Circulation Around an Airfoil and Starting Vortex

[Plasmosis1]

Homework Statement

Using Kelvin’s circulation theorem, find the qualitative and quantitative relation between the circulation around an airfoil and the circulation of the starting vortex.

Homework Equations

Kelvin's circulation theorem: DΓ/Dt=0

The Attempt at a Solution

I don't really know where to begin because I'm not given any information to work with. I don't even know what kind of airfoil or any flow conditions.

 

[JBA]

The only information I can give you is that to the degree that I understand it, Kevin's theorem basically states that for any given curve the properties of the fluid traveling along that curve will be constant at all points along that curve.

Beyond that, I hope that someone on our forum more knowledgeable on the subject can expand on how that relates to the problem given to you.

 

[stockzahn]

Homework Statement

Using Kelvin’s circulation theorem, find the qualitative and quantitative relation between the circulation around an airfoil and the circulation of the starting vortex.

Homework Equations

Kelvin's circulation theorem: DΓ/Dt=0

The Attempt at a Solution

I don't really know where to begin because I'm not given any information to work with. I don't even know what kind of airfoil or any flow conditions.
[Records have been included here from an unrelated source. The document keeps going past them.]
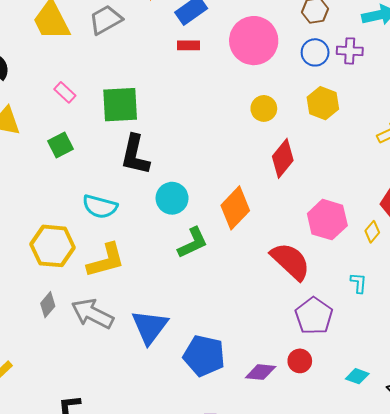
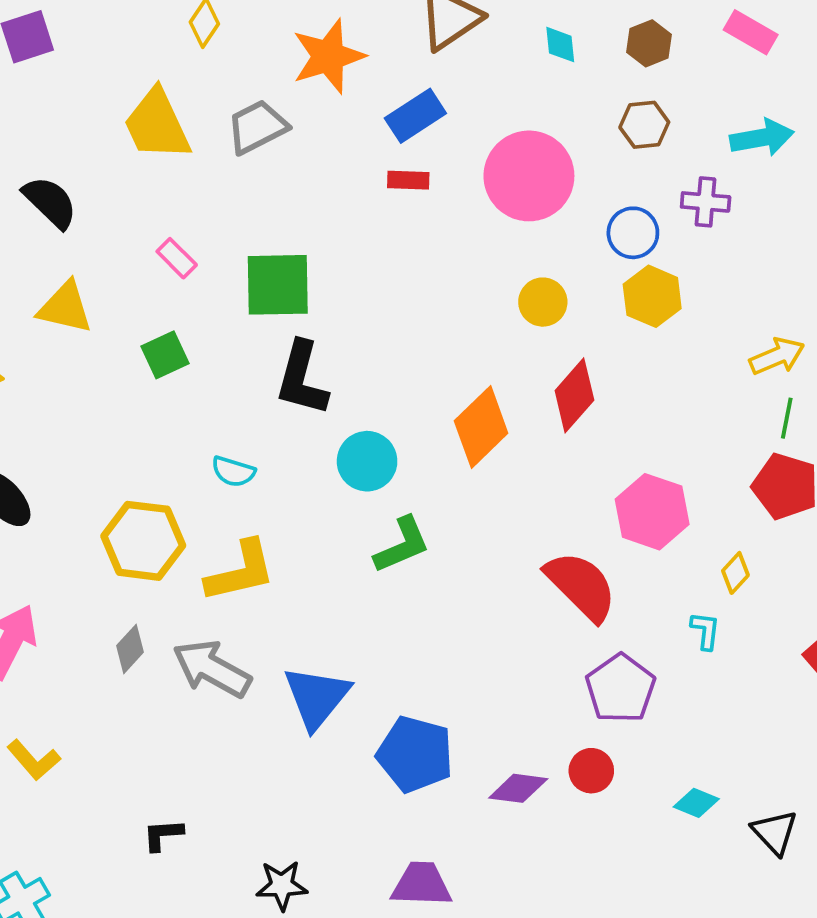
blue circle: (315, 52) -> (633, 233), moved
cyan semicircle: (100, 207) -> (233, 472), size x0.7
orange diamond: (235, 208) -> (481, 427), moved
yellow diamond: (372, 232) -> (735, 573), moved

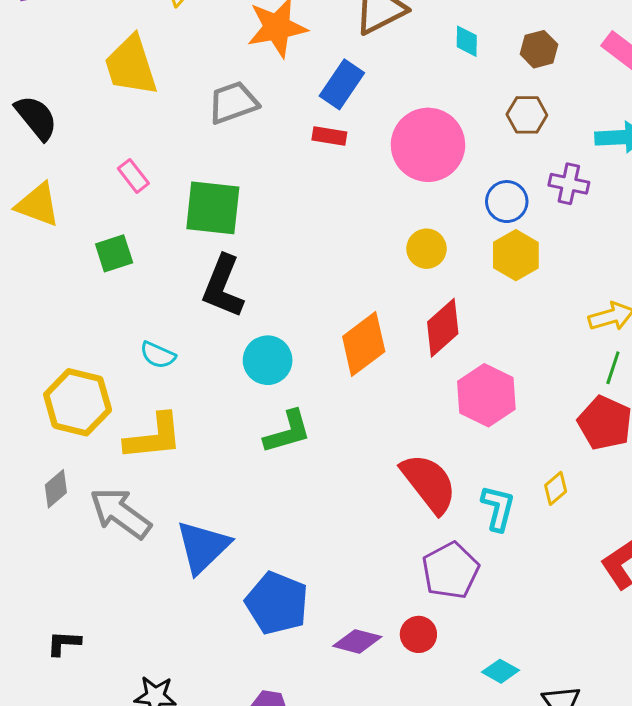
blue rectangle: (415, 116) -> (342, 84), turned -30
gray trapezoid: (257, 127) -> (233, 103), moved
pink hexagon: (652, 512) -> (486, 395), moved
cyan L-shape: (705, 631) -> (498, 508), moved, size x1.4

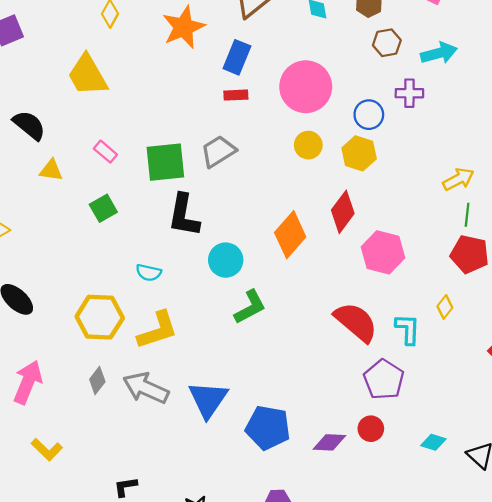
gray trapezoid: (233, 103) -> (218, 151), moved
brown hexagon: (527, 115) -> (387, 43), moved
yellow triangle: (38, 205) -> (51, 170), moved, size x0.7
yellow circle: (426, 249) -> (308, 145), moved
yellow hexagon: (516, 255) -> (359, 153), moved

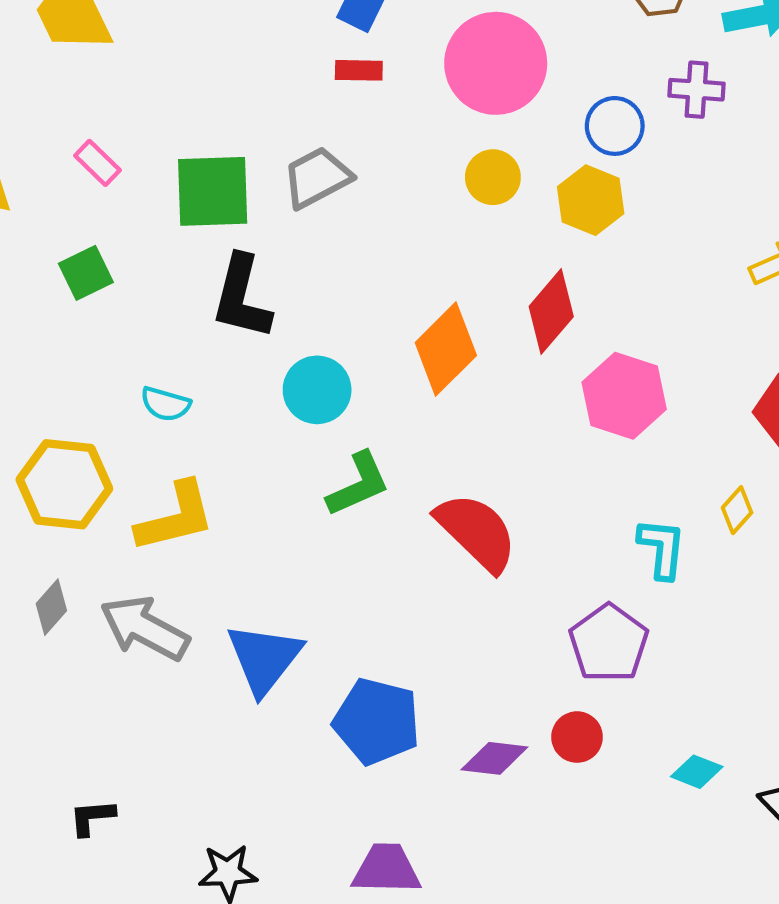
red semicircle: (356, 322) -> (477, 532), moved

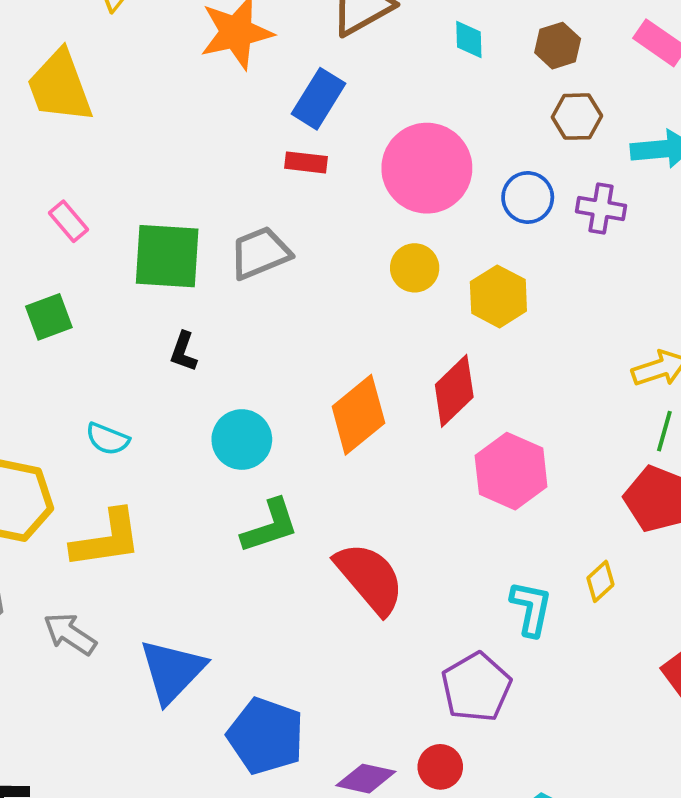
blue circle: (615, 126) -> (528, 197), moved
black L-shape: (242, 297) -> (184, 352), size x0.5
gray arrow: (145, 628) -> (70, 634), size x0.7

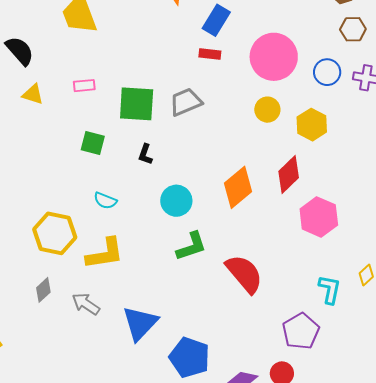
pink rectangle: (69, 221) -> (84, 86), turned -55
green square: (49, 317) -> (93, 143), moved, turned 35

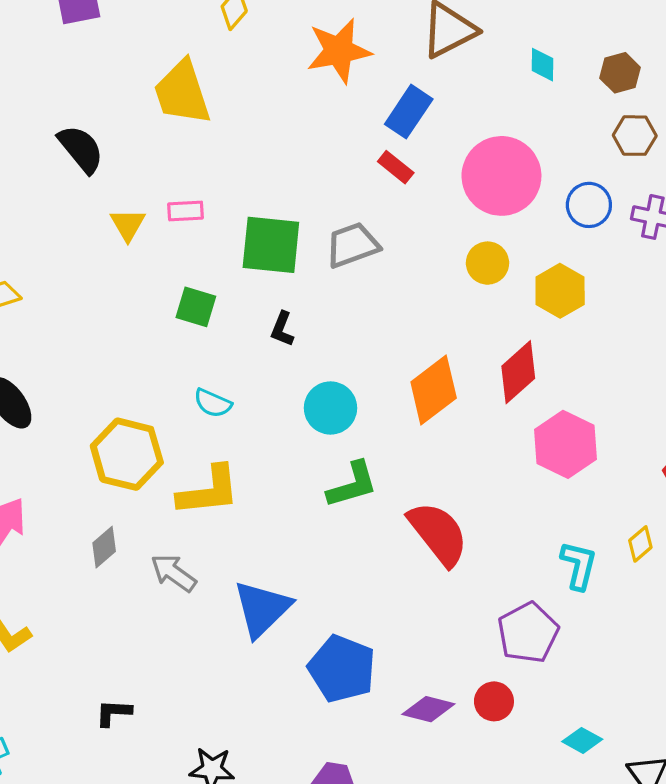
red rectangle: (210, 54) -> (396, 167), turned 30
yellow triangle: (33, 94) -> (128, 224), moved, turned 40

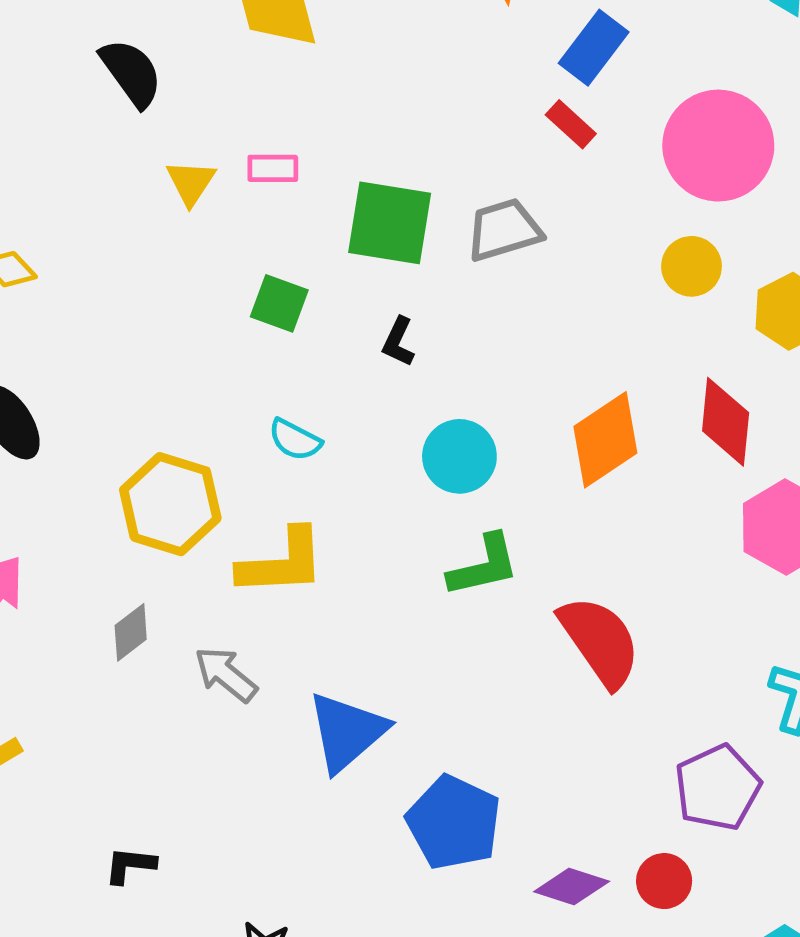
red diamond: (518, 372) -> (726, 422), turned -46

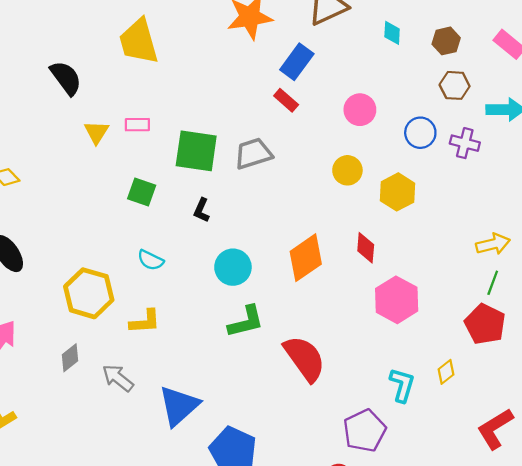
pink circle: (718, 146) -> (360, 110), size x0.6
red diamond: (726, 422) -> (366, 248), size x0.7
yellow L-shape: (282, 563) -> (145, 322), size x0.7

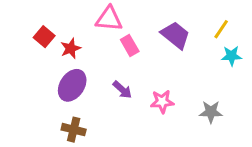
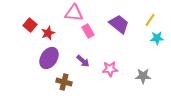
brown cross: (74, 130) -> (64, 82), moved

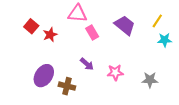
purple ellipse: (49, 58) -> (44, 76), moved

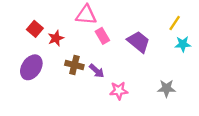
purple trapezoid: (125, 25) -> (139, 42), moved
pink star: (115, 72) -> (119, 91), moved
purple ellipse: (44, 76) -> (31, 67), moved
brown cross: (67, 86) -> (74, 65), moved

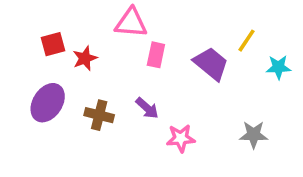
yellow line: (175, 23) -> (246, 41), moved
red square: (35, 29) -> (53, 44), turned 35
pink rectangle: (102, 36) -> (156, 55), turned 42
brown cross: (74, 65) -> (99, 115), moved

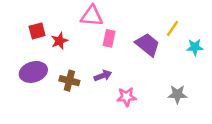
purple ellipse: (48, 103) -> (33, 72), turned 40
purple arrow: (147, 108) -> (103, 76), turned -63

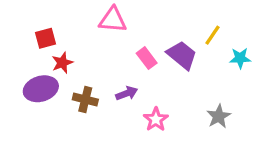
pink rectangle: (109, 38) -> (147, 58), moved, turned -49
red star: (59, 41) -> (62, 63), moved
gray star: (177, 94) -> (219, 116), turned -30
pink star: (126, 97) -> (156, 119), turned -30

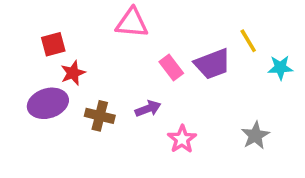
yellow line: (213, 35) -> (248, 41), turned -65
purple trapezoid: (182, 55) -> (212, 64), turned 120

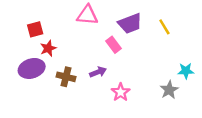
purple trapezoid: (212, 64) -> (130, 23), moved
cyan star: (280, 68) -> (186, 71), moved

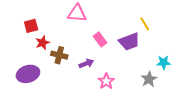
purple trapezoid: (130, 23) -> (129, 42), moved
purple ellipse: (32, 68) -> (28, 74), moved
brown cross: (66, 77) -> (59, 55), moved

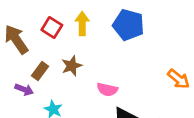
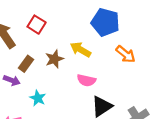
yellow arrow: (82, 24) -> (80, 49), moved, turned -60
orange arrow: (179, 79) -> (126, 54), moved

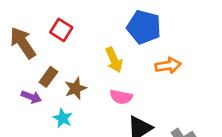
yellow arrow: (80, 49) -> (114, 60), turned -144
orange arrow: (126, 54) -> (168, 66), turned -48
brown star: (54, 59) -> (75, 88), moved

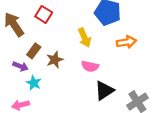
cyan star: (63, 118) -> (34, 83), moved

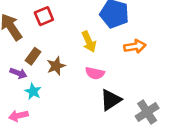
red square: (44, 14) -> (44, 16), turned 35

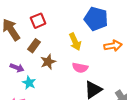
brown rectangle: (33, 56) -> (34, 46), moved

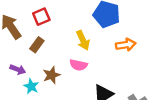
brown star: (48, 62) -> (51, 75), moved
pink semicircle: (80, 68) -> (78, 65), moved

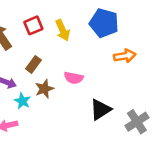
yellow arrow: (83, 40) -> (63, 30), moved
brown rectangle: (37, 45) -> (33, 64), moved

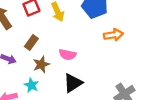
cyan star: (22, 101) -> (31, 85), moved
black triangle: (100, 110) -> (73, 83), moved

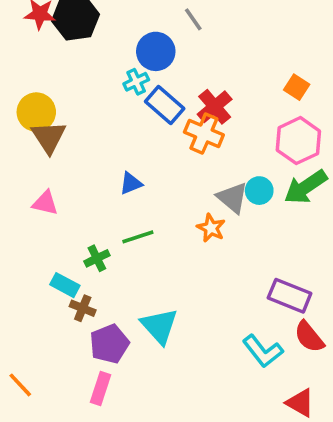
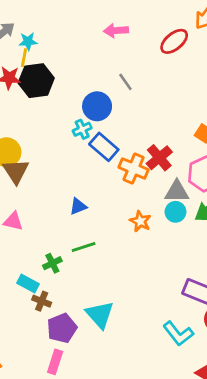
red cross: (215, 107) -> (159, 158), moved
gray triangle: (232, 198) -> (177, 192), moved, turned -40
orange star: (211, 228) -> (140, 221), moved

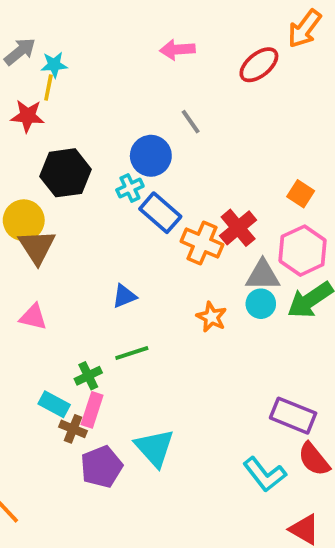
black hexagon: (36, 81) -> (65, 173), moved
pink rectangle: (55, 362) -> (92, 410), moved

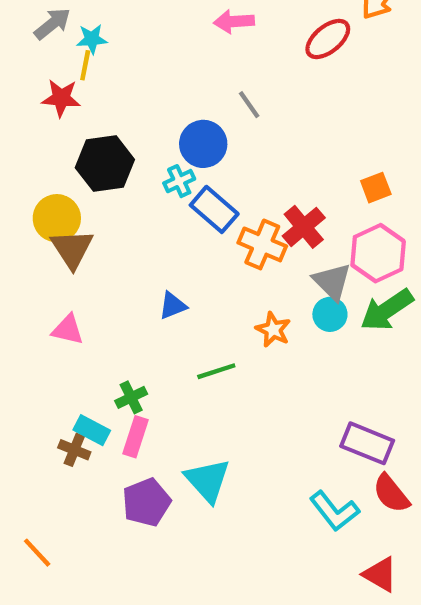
orange square: (301, 194) -> (376, 188), turned 36
gray triangle: (263, 275) -> (332, 282), turned 45
green line: (132, 353) -> (216, 371), moved
brown cross: (73, 429) -> (74, 450), moved

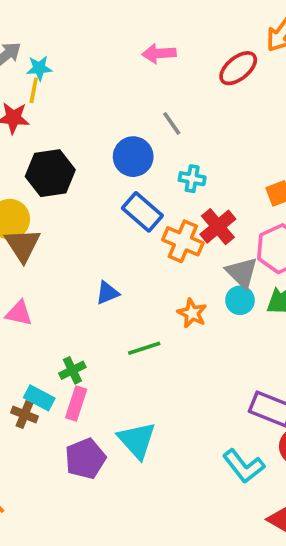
cyan cross: (179, 181) -> (192, 179), moved, turned 35

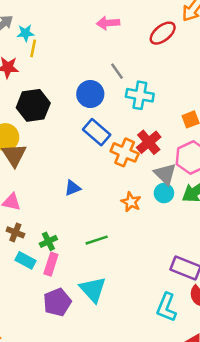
yellow line: (34, 90) -> (33, 48), moved
cyan cross: (192, 179) -> (140, 95), moved, size x1.5
green line: (144, 348) -> (97, 240), moved
brown cross: (24, 414) -> (15, 232), moved
cyan L-shape: (244, 466) -> (166, 307), turned 60

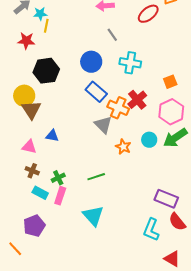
gray line: (117, 71) -> (112, 35), moved
gray triangle: (165, 174) -> (103, 125), moved
blue triangle: (73, 188) -> (52, 136), moved, turned 32
purple pentagon: (57, 302) -> (34, 226), moved

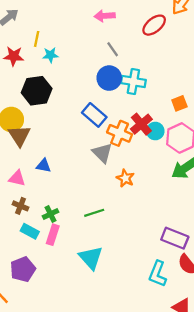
cyan star: (40, 14) -> (50, 55), moved
blue circle: (91, 62) -> (109, 78), moved
cyan circle: (149, 140) -> (155, 131), moved

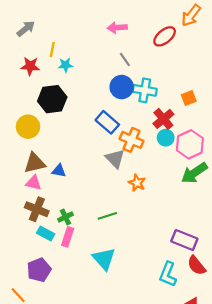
orange square: (179, 103) -> (189, 98), moved
red cross: (141, 124) -> (163, 119), moved
brown triangle: (19, 136) -> (35, 163), moved, turned 50
brown cross: (21, 206) -> (37, 209), size x1.5

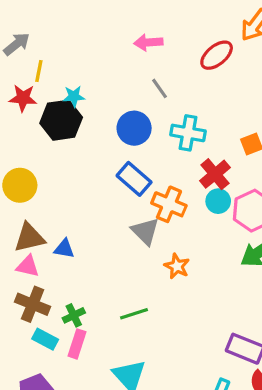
yellow line: (52, 50) -> (39, 71), moved
blue circle: (122, 87) -> (134, 128), moved
black hexagon: (52, 99) -> (61, 120), moved

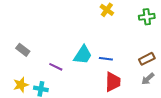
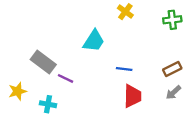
gray rectangle: (23, 50) -> (43, 62), moved, size x1.5
cyan trapezoid: (83, 55) -> (94, 41), moved
yellow star: (21, 85) -> (18, 91), moved

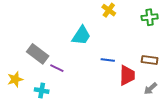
brown rectangle: (172, 69) -> (150, 60), turned 35
gray arrow: (173, 92) -> (151, 89), moved
red trapezoid: (132, 96) -> (127, 75), moved

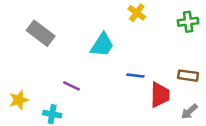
gray rectangle: (38, 54) -> (41, 33), moved

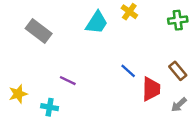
cyan trapezoid: (102, 45) -> (97, 23), moved
blue line: (135, 76) -> (128, 71), turned 35
brown rectangle: (188, 76) -> (178, 71), turned 42

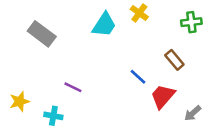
brown rectangle: (178, 71) -> (174, 60), moved
red trapezoid: (151, 89) -> (163, 96), turned -140

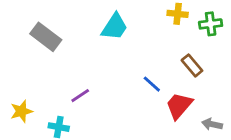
yellow cross: (139, 13) -> (178, 14), moved, turned -30
purple line: (73, 87) -> (80, 96), turned -60
gray arrow: (193, 113) -> (212, 124), turned 54

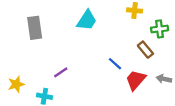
green cross: (211, 24) -> (160, 29), moved
gray rectangle: (46, 37) -> (35, 28), turned 45
gray arrow: (212, 124) -> (164, 79), moved

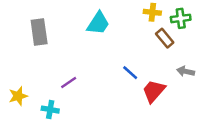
green cross: (160, 29) -> (181, 18), moved
brown rectangle: (145, 50) -> (165, 38), moved
gray arrow: (164, 79) -> (186, 71), moved

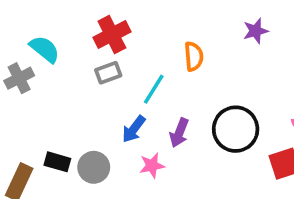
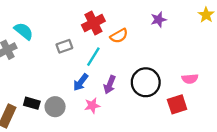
red cross: (112, 35) -> (93, 23), moved
orange semicircle: (194, 56) -> (119, 36), turned 66

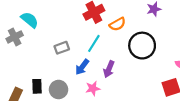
gray rectangle: (64, 46) -> (62, 48), moved
black circle: (146, 82) -> (142, 46), moved
black rectangle: (32, 103) -> (37, 86), turned 72

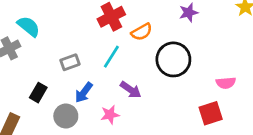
blue arrow: (82, 67) -> (84, 93), moved
purple arrow: (109, 69) -> (131, 90), turned -77
black rectangle: (37, 86) -> (38, 93), moved, turned 32

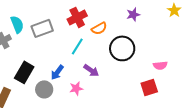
cyan semicircle: (29, 26) -> (17, 24), turned 30
gray rectangle: (70, 62) -> (42, 28), moved, size x1.5
black rectangle: (38, 93) -> (24, 72), size x1.5

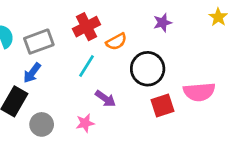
pink semicircle: (160, 65) -> (199, 92), size x1.6
blue arrow: (57, 72) -> (32, 73), moved
red square: (149, 87) -> (163, 105), moved

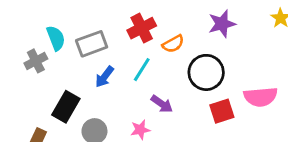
purple star: (163, 23) -> (222, 24), size x1.4
blue arrow: (32, 73) -> (104, 77), moved

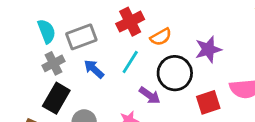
purple star: (222, 24) -> (208, 49), moved
gray cross: (36, 61) -> (54, 63), moved
black circle: (206, 72) -> (175, 73), moved
blue arrow: (104, 77) -> (94, 69), turned 95

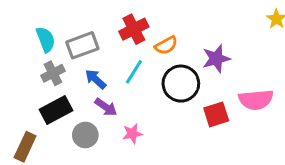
purple arrow: (150, 95) -> (106, 107), moved
black rectangle: (56, 98) -> (56, 110), turned 32

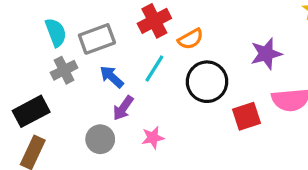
purple star: (216, 59) -> (266, 54), moved
purple arrow: (106, 107) -> (123, 108), turned 90
black rectangle: (56, 110) -> (31, 111), moved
With the circulation Γ the lift of an airfoil (or of a spinning cylinder, etc.) can be calculated. It is defined as the closed-loop integral of the velocity at the surface of the airfoil. Due to friction and inertia the fluid is deflected at the airfoil and will leave the surface parallel to its rearward edge (with no separation/Kutta-Joukowski condition). Calculating the circulation of this situation Γ≠0 - that means it is a difference for a particle wheter it flows on the one side or on the side of the airfoil, so what happens is dependent on the chosen way: The velocity field around the airfoil is not nonrotational, so a vortex is created. As Kelvin’s circulation theorem states that dΓ / dt = 0 and with starting (or variable) air flow the circulation around the airfoil will change (let's assume in the time Δt the change of the circulation was +ΔΓ), there also has to be a circulation -ΔΓ to fulfill Kelvin's theorem. That's what happens during the start of an airplane. When it accelerates the circulation around the wings changes and to "compensate" it another vortex rotating in the opposite direction has to be created - the starting vortex. In steady state flying mode the circulation around the wings is supposed to be constant, as no change occurs no "counter-vortices" are generated.

Γ = (closed-loop)∫ v^→ ⋅ dx^→ (around the airfoil surface)

The questions seems to be rather general, so the answer must be quite general too.